(Collected data entries)
####

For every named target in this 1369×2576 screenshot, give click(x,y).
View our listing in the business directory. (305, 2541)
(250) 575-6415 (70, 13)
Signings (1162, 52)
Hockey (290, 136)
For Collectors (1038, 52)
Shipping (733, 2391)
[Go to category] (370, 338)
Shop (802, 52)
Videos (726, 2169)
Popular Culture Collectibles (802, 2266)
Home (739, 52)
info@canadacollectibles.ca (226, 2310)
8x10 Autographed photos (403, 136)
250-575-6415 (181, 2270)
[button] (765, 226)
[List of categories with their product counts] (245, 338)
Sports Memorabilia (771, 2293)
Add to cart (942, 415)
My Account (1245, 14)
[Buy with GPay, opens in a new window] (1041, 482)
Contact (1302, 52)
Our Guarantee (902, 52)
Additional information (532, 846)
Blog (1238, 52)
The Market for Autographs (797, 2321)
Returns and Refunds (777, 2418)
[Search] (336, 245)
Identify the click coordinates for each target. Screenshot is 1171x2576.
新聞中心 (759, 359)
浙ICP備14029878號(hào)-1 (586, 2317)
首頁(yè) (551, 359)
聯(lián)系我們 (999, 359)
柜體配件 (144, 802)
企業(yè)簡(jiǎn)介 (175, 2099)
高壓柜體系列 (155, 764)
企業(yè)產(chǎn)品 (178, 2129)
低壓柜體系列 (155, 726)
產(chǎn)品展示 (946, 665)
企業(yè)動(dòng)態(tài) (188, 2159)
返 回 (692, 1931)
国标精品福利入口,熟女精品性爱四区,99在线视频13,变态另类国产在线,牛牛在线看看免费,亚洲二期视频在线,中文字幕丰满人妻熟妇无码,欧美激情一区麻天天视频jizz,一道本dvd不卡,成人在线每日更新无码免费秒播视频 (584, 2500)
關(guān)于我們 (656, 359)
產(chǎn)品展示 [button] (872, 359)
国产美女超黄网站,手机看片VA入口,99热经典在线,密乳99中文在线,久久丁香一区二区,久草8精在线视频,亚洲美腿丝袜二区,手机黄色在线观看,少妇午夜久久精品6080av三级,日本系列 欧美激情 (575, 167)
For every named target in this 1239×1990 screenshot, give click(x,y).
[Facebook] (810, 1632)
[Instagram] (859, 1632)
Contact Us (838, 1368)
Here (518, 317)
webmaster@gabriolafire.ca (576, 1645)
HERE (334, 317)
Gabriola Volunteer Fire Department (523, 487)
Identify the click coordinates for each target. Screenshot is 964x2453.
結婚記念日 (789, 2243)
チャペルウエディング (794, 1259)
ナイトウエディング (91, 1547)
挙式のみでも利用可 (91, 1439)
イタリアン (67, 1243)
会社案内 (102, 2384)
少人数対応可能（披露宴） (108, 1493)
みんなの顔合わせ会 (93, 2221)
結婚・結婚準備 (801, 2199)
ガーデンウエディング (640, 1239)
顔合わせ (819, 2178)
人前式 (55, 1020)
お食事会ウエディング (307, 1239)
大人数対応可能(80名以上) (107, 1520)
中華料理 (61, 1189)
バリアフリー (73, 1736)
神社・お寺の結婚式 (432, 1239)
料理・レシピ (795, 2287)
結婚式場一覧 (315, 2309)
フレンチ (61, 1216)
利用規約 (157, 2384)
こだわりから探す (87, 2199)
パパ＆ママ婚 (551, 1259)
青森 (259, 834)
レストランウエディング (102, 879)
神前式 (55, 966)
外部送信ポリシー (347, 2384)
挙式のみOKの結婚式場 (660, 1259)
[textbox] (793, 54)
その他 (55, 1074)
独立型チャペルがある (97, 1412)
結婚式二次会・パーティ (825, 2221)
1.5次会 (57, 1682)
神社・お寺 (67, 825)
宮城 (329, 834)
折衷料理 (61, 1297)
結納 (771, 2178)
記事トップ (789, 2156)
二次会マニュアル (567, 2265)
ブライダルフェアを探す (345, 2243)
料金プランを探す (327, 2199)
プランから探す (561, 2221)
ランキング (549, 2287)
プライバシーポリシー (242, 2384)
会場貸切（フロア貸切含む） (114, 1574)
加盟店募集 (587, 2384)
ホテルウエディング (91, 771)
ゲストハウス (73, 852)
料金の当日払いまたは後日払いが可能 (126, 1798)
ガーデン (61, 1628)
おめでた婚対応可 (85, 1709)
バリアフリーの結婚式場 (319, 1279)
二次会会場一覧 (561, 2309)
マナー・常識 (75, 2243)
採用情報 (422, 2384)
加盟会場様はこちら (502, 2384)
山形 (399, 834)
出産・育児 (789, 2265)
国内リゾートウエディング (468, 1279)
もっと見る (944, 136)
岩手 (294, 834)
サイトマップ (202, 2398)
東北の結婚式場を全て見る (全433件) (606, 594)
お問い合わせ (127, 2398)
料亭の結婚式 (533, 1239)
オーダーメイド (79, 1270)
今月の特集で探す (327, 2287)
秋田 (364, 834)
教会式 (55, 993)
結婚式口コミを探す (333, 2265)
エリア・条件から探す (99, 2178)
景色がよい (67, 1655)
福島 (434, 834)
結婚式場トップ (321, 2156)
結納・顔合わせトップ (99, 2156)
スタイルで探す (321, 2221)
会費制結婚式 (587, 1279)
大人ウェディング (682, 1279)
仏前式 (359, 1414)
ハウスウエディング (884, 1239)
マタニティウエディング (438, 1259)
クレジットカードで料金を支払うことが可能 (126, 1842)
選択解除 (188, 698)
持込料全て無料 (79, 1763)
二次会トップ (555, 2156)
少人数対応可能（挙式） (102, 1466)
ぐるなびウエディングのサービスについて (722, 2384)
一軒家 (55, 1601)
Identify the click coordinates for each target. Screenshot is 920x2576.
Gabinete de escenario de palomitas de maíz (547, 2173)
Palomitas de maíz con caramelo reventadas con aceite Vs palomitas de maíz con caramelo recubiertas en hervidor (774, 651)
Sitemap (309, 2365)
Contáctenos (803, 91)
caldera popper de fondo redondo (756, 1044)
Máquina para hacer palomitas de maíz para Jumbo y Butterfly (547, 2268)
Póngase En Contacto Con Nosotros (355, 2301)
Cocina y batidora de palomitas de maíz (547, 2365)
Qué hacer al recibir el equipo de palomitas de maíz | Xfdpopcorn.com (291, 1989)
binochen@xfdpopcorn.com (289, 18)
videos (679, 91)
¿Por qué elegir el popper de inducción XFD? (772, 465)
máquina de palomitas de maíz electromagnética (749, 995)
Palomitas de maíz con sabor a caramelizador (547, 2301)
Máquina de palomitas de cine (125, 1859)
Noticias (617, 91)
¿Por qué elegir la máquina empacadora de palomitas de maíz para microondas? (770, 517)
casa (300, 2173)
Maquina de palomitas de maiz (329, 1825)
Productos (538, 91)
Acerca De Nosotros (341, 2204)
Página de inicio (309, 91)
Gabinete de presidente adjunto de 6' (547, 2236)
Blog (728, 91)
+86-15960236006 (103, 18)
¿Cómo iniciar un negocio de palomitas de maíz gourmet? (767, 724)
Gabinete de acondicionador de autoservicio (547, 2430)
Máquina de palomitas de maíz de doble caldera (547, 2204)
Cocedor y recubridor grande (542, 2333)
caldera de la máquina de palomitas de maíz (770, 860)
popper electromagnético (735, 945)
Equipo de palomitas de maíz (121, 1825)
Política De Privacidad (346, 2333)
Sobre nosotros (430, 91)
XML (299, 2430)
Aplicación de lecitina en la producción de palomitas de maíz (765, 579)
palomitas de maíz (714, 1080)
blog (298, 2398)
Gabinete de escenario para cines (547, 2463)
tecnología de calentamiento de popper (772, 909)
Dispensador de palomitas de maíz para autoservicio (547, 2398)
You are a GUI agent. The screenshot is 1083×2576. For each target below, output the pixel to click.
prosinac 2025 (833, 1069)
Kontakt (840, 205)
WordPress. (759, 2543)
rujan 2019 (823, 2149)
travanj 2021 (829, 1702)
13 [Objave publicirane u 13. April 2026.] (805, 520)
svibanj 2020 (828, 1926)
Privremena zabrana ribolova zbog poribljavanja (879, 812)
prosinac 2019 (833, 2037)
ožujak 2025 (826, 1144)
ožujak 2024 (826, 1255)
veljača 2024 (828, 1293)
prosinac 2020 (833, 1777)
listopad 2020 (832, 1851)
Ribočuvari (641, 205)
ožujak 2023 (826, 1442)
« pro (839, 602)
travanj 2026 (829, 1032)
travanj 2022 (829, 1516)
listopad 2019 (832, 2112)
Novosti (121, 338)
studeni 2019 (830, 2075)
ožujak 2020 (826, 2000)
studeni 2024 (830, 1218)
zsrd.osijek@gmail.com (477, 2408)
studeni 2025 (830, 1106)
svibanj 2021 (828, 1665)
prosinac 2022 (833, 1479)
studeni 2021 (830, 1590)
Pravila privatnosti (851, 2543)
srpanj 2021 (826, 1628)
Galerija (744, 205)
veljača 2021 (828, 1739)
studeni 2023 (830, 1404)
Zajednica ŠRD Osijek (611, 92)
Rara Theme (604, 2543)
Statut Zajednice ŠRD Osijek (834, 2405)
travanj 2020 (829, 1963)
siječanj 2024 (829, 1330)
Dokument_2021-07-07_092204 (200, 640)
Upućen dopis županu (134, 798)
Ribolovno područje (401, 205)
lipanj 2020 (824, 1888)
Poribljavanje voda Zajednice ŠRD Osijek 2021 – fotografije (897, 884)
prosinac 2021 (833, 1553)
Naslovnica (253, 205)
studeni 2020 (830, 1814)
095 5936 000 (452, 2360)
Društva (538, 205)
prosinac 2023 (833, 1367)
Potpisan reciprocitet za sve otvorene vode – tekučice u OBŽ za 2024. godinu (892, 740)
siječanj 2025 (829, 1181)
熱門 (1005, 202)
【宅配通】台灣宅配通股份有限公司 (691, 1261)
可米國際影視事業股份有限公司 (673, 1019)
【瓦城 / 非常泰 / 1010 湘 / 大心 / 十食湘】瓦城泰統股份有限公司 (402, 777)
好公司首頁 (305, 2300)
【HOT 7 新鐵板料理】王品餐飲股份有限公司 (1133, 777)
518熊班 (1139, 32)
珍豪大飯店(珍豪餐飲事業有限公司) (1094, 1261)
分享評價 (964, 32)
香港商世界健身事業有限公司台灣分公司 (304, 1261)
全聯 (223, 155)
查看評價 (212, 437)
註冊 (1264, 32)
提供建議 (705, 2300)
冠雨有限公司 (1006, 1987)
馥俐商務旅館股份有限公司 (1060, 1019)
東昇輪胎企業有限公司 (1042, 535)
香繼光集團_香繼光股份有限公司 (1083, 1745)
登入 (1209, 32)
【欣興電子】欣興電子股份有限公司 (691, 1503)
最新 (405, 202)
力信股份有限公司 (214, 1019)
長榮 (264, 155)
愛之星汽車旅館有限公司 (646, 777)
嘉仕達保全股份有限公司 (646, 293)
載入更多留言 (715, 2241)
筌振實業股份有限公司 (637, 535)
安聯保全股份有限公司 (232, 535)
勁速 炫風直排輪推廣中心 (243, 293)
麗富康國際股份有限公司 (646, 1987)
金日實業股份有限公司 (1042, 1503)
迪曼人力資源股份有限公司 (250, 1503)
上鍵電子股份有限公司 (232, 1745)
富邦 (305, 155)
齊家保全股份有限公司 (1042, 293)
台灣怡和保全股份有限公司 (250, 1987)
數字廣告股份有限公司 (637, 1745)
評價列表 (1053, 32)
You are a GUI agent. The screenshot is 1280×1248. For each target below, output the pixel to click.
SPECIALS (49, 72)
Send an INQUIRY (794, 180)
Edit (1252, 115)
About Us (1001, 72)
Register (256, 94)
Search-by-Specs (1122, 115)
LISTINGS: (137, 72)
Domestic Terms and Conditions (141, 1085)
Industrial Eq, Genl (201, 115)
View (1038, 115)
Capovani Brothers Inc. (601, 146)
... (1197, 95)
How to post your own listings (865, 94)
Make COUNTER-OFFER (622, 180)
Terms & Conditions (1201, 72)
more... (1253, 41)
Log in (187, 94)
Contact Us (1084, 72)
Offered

####

[WHAT IS BEING ASKED]: Your answer should consist of all lines above that include the string "named".

[SOLUTION]:
For every named target in this 1369×2576 screenshot, give click(x,y).
For every named target in this 1239×1990 screenshot, give click(x,y).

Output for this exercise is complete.